_How to complete this task_
Once you find the line with "Segment anything that" in the listing below, please repeat it and every later line exactly, through the last one, without pictures.

(Material for this exercise)

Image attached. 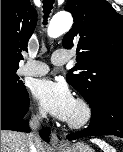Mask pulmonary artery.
I'll use <instances>...</instances> for the list:
<instances>
[{
  "instance_id": "1",
  "label": "pulmonary artery",
  "mask_w": 123,
  "mask_h": 152,
  "mask_svg": "<svg viewBox=\"0 0 123 152\" xmlns=\"http://www.w3.org/2000/svg\"><path fill=\"white\" fill-rule=\"evenodd\" d=\"M51 61L54 65L61 66L69 61V56L63 51H55L52 54ZM48 71L47 64L40 61H28L19 72L21 75L38 77L47 74Z\"/></svg>"
}]
</instances>
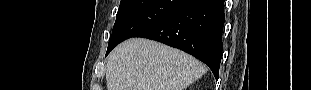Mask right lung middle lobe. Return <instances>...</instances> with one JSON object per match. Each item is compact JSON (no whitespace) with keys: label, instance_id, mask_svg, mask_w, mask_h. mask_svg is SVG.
Instances as JSON below:
<instances>
[{"label":"right lung middle lobe","instance_id":"1","mask_svg":"<svg viewBox=\"0 0 311 90\" xmlns=\"http://www.w3.org/2000/svg\"><path fill=\"white\" fill-rule=\"evenodd\" d=\"M187 0H121L107 54L120 42L161 22Z\"/></svg>","mask_w":311,"mask_h":90}]
</instances>
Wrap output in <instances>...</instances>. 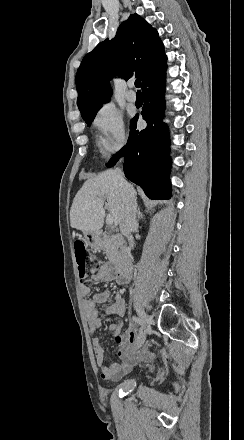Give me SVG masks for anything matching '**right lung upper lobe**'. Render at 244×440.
<instances>
[{
    "label": "right lung upper lobe",
    "instance_id": "right-lung-upper-lobe-1",
    "mask_svg": "<svg viewBox=\"0 0 244 440\" xmlns=\"http://www.w3.org/2000/svg\"><path fill=\"white\" fill-rule=\"evenodd\" d=\"M164 47L157 31L138 14L130 15L118 28L112 40L99 43L82 60L76 74L81 111L101 106L110 99L113 75L125 80L148 76L166 64Z\"/></svg>",
    "mask_w": 244,
    "mask_h": 440
}]
</instances>
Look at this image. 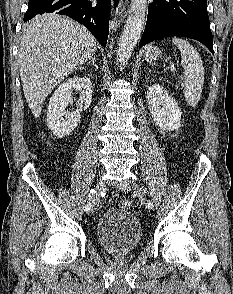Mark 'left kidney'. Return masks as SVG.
<instances>
[{"label": "left kidney", "instance_id": "5707ae66", "mask_svg": "<svg viewBox=\"0 0 233 294\" xmlns=\"http://www.w3.org/2000/svg\"><path fill=\"white\" fill-rule=\"evenodd\" d=\"M147 102L150 114L158 127L164 131L180 128L181 109L163 86L153 84L148 89Z\"/></svg>", "mask_w": 233, "mask_h": 294}]
</instances>
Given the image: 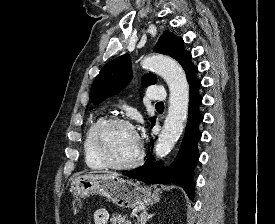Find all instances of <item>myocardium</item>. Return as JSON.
Instances as JSON below:
<instances>
[{
	"label": "myocardium",
	"instance_id": "f54148a6",
	"mask_svg": "<svg viewBox=\"0 0 275 224\" xmlns=\"http://www.w3.org/2000/svg\"><path fill=\"white\" fill-rule=\"evenodd\" d=\"M115 125H124L127 127L132 128L137 135L139 146H138V152L134 159H132L129 162L126 163H116L114 162L111 157L109 156L106 146L104 144V137L108 129ZM92 147L96 154V156L102 161V163L112 169L116 170H127L134 168L138 166L143 158H144V147L142 140L137 133L135 127L126 119L118 117V116H112L108 117L106 119H103L94 129L92 134Z\"/></svg>",
	"mask_w": 275,
	"mask_h": 224
}]
</instances>
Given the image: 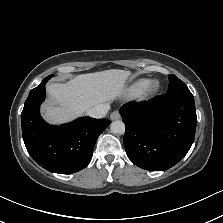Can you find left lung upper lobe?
I'll list each match as a JSON object with an SVG mask.
<instances>
[{"label": "left lung upper lobe", "instance_id": "obj_1", "mask_svg": "<svg viewBox=\"0 0 223 223\" xmlns=\"http://www.w3.org/2000/svg\"><path fill=\"white\" fill-rule=\"evenodd\" d=\"M168 94L192 95L186 84L175 75H169Z\"/></svg>", "mask_w": 223, "mask_h": 223}]
</instances>
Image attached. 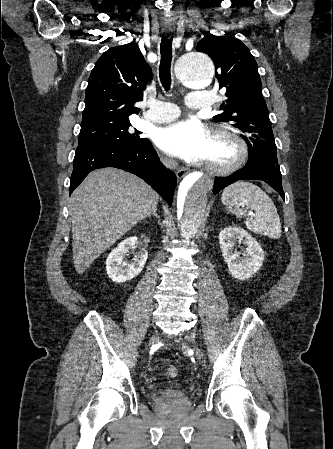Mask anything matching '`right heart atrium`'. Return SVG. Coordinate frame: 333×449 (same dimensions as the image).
Segmentation results:
<instances>
[{
    "mask_svg": "<svg viewBox=\"0 0 333 449\" xmlns=\"http://www.w3.org/2000/svg\"><path fill=\"white\" fill-rule=\"evenodd\" d=\"M163 163H164L166 166H168V167L173 166L172 160H170V159H168V158H164V159H163Z\"/></svg>",
    "mask_w": 333,
    "mask_h": 449,
    "instance_id": "1",
    "label": "right heart atrium"
}]
</instances>
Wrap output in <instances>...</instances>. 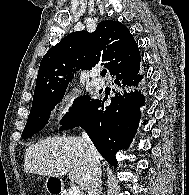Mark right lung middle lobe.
<instances>
[{"label": "right lung middle lobe", "mask_w": 189, "mask_h": 195, "mask_svg": "<svg viewBox=\"0 0 189 195\" xmlns=\"http://www.w3.org/2000/svg\"><path fill=\"white\" fill-rule=\"evenodd\" d=\"M65 91L66 90L32 103L27 124L22 132L23 139L30 138L44 128L48 122L51 111L62 100ZM90 100L91 98L87 95L75 99L69 112L63 116L61 124L72 118Z\"/></svg>", "instance_id": "1"}]
</instances>
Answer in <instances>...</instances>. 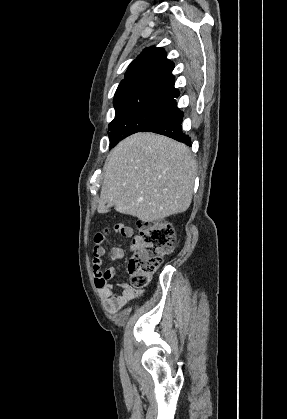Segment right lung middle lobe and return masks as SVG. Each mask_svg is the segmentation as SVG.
<instances>
[{
	"mask_svg": "<svg viewBox=\"0 0 287 419\" xmlns=\"http://www.w3.org/2000/svg\"><path fill=\"white\" fill-rule=\"evenodd\" d=\"M170 108L167 106H136L116 112L115 118L108 127L110 149L125 137L139 132Z\"/></svg>",
	"mask_w": 287,
	"mask_h": 419,
	"instance_id": "obj_1",
	"label": "right lung middle lobe"
}]
</instances>
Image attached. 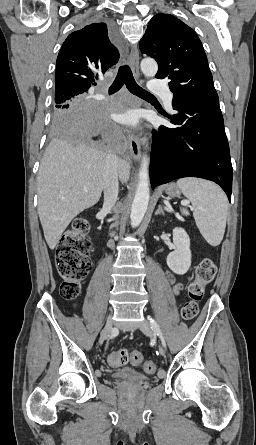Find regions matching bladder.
I'll list each match as a JSON object with an SVG mask.
<instances>
[{
    "label": "bladder",
    "instance_id": "31cf9c89",
    "mask_svg": "<svg viewBox=\"0 0 256 445\" xmlns=\"http://www.w3.org/2000/svg\"><path fill=\"white\" fill-rule=\"evenodd\" d=\"M112 376L117 380L129 382H145L148 380L146 375L131 367L117 369L112 373Z\"/></svg>",
    "mask_w": 256,
    "mask_h": 445
}]
</instances>
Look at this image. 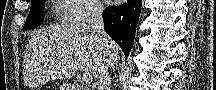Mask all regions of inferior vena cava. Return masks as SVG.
<instances>
[{
  "label": "inferior vena cava",
  "instance_id": "602c4592",
  "mask_svg": "<svg viewBox=\"0 0 216 90\" xmlns=\"http://www.w3.org/2000/svg\"><path fill=\"white\" fill-rule=\"evenodd\" d=\"M104 6L99 4H92L89 8L90 18L87 20L88 30L98 38L100 46V62L98 68L94 72L95 78H98L97 90H111L110 70L113 66L111 58V50L109 46L110 38L105 32L103 22Z\"/></svg>",
  "mask_w": 216,
  "mask_h": 90
}]
</instances>
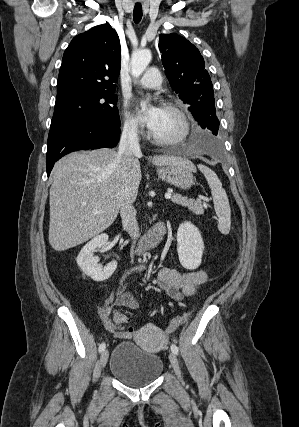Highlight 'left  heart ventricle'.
I'll list each match as a JSON object with an SVG mask.
<instances>
[{
	"label": "left heart ventricle",
	"instance_id": "b2bd125f",
	"mask_svg": "<svg viewBox=\"0 0 299 427\" xmlns=\"http://www.w3.org/2000/svg\"><path fill=\"white\" fill-rule=\"evenodd\" d=\"M180 131L181 124L178 117L171 111L162 108L161 115L152 133L162 138H170L178 135Z\"/></svg>",
	"mask_w": 299,
	"mask_h": 427
}]
</instances>
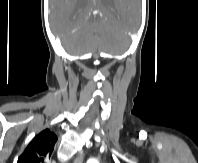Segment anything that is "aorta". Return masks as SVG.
Wrapping results in <instances>:
<instances>
[{
	"instance_id": "obj_1",
	"label": "aorta",
	"mask_w": 198,
	"mask_h": 163,
	"mask_svg": "<svg viewBox=\"0 0 198 163\" xmlns=\"http://www.w3.org/2000/svg\"><path fill=\"white\" fill-rule=\"evenodd\" d=\"M88 163H98L97 160H89Z\"/></svg>"
}]
</instances>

(End Material for this exercise)

_Solved exercise_
Segment anything that is "aorta". Return masks as SVG.
Wrapping results in <instances>:
<instances>
[{
	"instance_id": "obj_1",
	"label": "aorta",
	"mask_w": 198,
	"mask_h": 163,
	"mask_svg": "<svg viewBox=\"0 0 198 163\" xmlns=\"http://www.w3.org/2000/svg\"><path fill=\"white\" fill-rule=\"evenodd\" d=\"M88 163H98L97 160H89Z\"/></svg>"
}]
</instances>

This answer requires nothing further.